La luz se colaba por alguna
rendija del techo. Al principio, buscaba en los huidizos rayos del sol un consuelo a su miedo, hasta que descubrió el
dolor que causaba la luz. Temblando de dolor, bañado en sudores fríos mientras
el agua helada corría desde su pelo hasta sus pies por su piel desnuda y llena
de llagas. Con el salitre se colaba en cada herida y lanzando gritos de dolor que morían antes de
nacer en una garganta destrozada por los llantos. Así descubrió que la luz solo
le dañaría. Intentó adivinar cómo su captor había logrado bañarlo en agua
helada y, más importante aún, como había descubierto que buscaba aquel pequeño
refugio luminoso. Comprendió que aquel que le mantenía retenido jugaba a su
antojo con el dolor causado, y que era él mismo quien abría aquellas pequeñas
rendijas de luminosidad. Desde entonces, no dormía, pues cuando la luz
impactaba en su cuerpo, aún dormido, el dolor volvía. Se mantenía agazapado en
un rincón de la estrecha sala que le daba cobijo. No sabía cuánto tiempo había
transcurrido. Al inicio de su cautiverio, seguro de que sería rescatado,
contaba los días siguiendo los platos de comida que su carcelero le dejaba
junto a la puerta. Pero hacía días que se sentía incapaz de caminar hasta allí.
Las fuerzas le abandonaban y sentía pavor cuando temía que alguno de aquellos
orificios del techo volviera a iluminar su camino.
Intentó levantarse, pero fue
incapaz, y cayó con un leve gemido de desesperación sobre sus propios orines.

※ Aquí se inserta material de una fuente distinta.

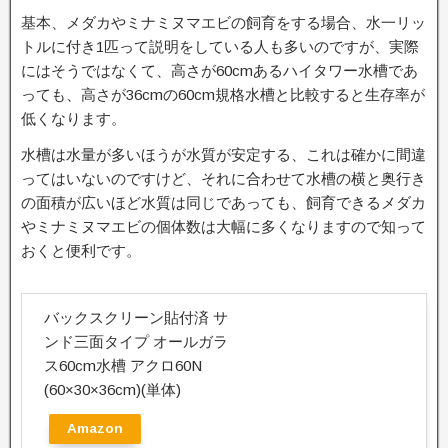
基本、メダカやミナミヌマエビの飼育をする場合、水一リッ
トルに付き1匹って説明をしている人も多いのですが、実際
にはそうではなくて、高さが60cmあるハイタワー水槽であ
っても、高さが36cmの60cm規格水槽と比較すると生存率が
低くなります。
水槽は水量が多いほうが水質が安定する、これは確かに間違
ってはいないのですけど、それに合わせて水槽の横と奥行き
の面積が広いほど水質は同じであっても、飼育できるメダカ
やミナミヌマエビの個体数は大幅に多くなりますので知って
おくと便利です。
バックスクリーン貼付済 サ
ンド三面タイプ オールガラ
ス60cm水槽 アクロ60N
(60×30×36cm)(単体)
Amazon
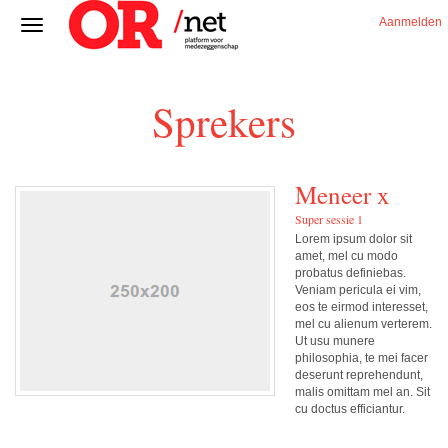
Aanmelden
Sprekers
Meneer x
Super sessie 1
Lorem ipsum dolor sit
amet, mel cu modo
probatus definiebas.
Veniam pericula ei vim,
eos te eirmod interesset,
mel cu alienum verterem.
Ut usu munere
philosophia, te mei facer
deserunt reprehendunt,
malis omittam mel an. Sit
cu doctus efficiantur.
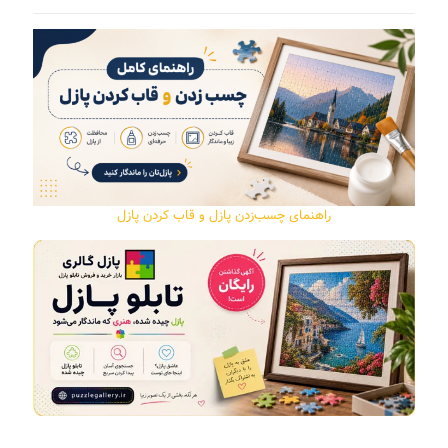
راهنمای چسب‌زدن پازل و قاب کردن پازل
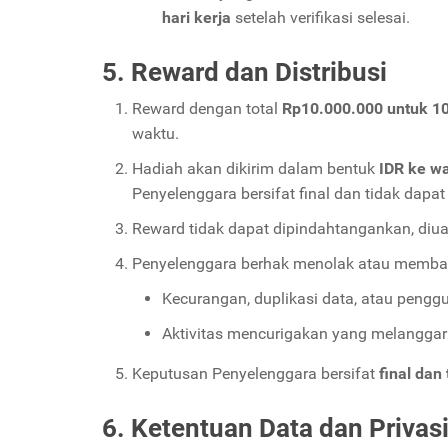
hari kerja
setelah verifikasi selesai.
5. Reward dan Distribusi
Reward dengan total
Rp10.000.000 untuk 1
waktu.
Hadiah akan dikirim dalam bentuk
IDR ke wa
Penyelenggara bersifat final dan tidak dapa
Reward tidak dapat dipindahtangankan, diua
Penyelenggara berhak menolak atau membata
Kecurangan, duplikasi data, atau penggu
Aktivitas mencurigakan yang melangga
Keputusan Penyelenggara bersifat
final dan
6. Ketentuan Data dan Privas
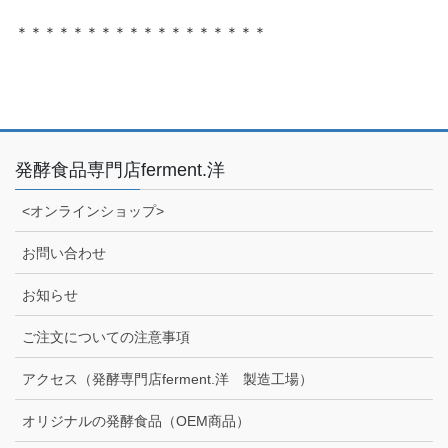
＊＊＊＊＊＊＊＊＊＊＊＊＊＊＊＊＊＊
発酵食品専門店ferment.洋
<オンラインショップ>
お問い合わせ
お知らせ
ご注文についての注意事項
アクセス（発酵専門店ferment.洋 製造工場）
オリジナルの発酵食品（OEM商品）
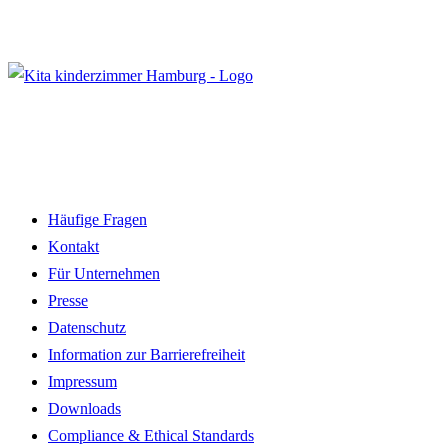
Häufige Fragen
Kontakt
Für Unternehmen
Presse
Datenschutz
Information zur Barrierefreiheit
Impressum
Downloads
Compliance & Ethical Standards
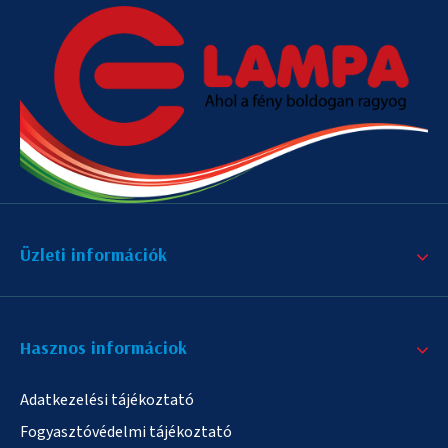
Üzleti információk
Hasznos informáciok
Adatkezelési tájékoztató
Fogyasztóvédelmi tájékoztató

También eso había cambiado, y desde hacía un tiempo era incapaz de controlar
sus esfínteres ni de acercarse al pequeño retrete que se escondía en una
hornacina de la pared. Lloró y rezó pidiendo su propia muerte. Habría intentado
cortarse las venas, pero no había encontrado nada para hacerlo. La
desesperación le había llevado a morderse hasta sangrar, tratando de arrancarse
algunas venas de la muñeca: y aquel infructuoso intento le había costado los
dientes. Se sentó, agachó la cabeza hasta apoyarla sobre las rodillas. Notaba
cada uno de los huesos de su cuerpo, de por sí menudo y, sin verse, sabía que
debía parecer un esqueleto cubierto de pellejo, como esas momias que se
mostraban en los museo. Agudizó el oído, tratando de oír lamentos en las celdas
vecinas. Sabía que no era el único allí encerrado. El primer día de su
secuestro vio masa de algo que, en otro tiempo, fue humano. Y había oído gritos
a diario durante un tiempo: al menos eran cuatro las almas torturadas en
aquella cárcel de cristales. Pero también esos sonidos se habían terminado
apagando. Y fue entonces cuando lo oyó. Un sonido conocido, familiar, que jamás
imaginó poder oír allí. No entendía las palabras, pero había crecido en una
casa amante del carnaval.
-¡Un tango! –susurró queriéndose convencer
de que sus palabas eran ciertas- Estoy en Cádiz, ¿puede ser? ¡Dios mío! ¡Dios
mío! Sácame de aquí. Quiero salir y ver el sol…. No, no, -los sollozos
interrumpieron su monologo irracional- el sol no, duele. La luz duele. Solo
quiero que pase este dolor.
La puerta se abrió y el sonido
llegó claro hasta él. Sonido de música y fiesta, de gente que disfrutaba, reía
y bebía. Personas que se habían olvidado de él. “De ellos” se dijo, y vivían
felices junto al infierno.
-Nadie se ha olvidado de ti, tu
novia es demasiado pesada y ¡lo puedes creer!, que casualidad. Justo ahí al
lado está el que se la follaba antes que tú.
Cerró la puerta dejando trás de sí el eco de una carcajada.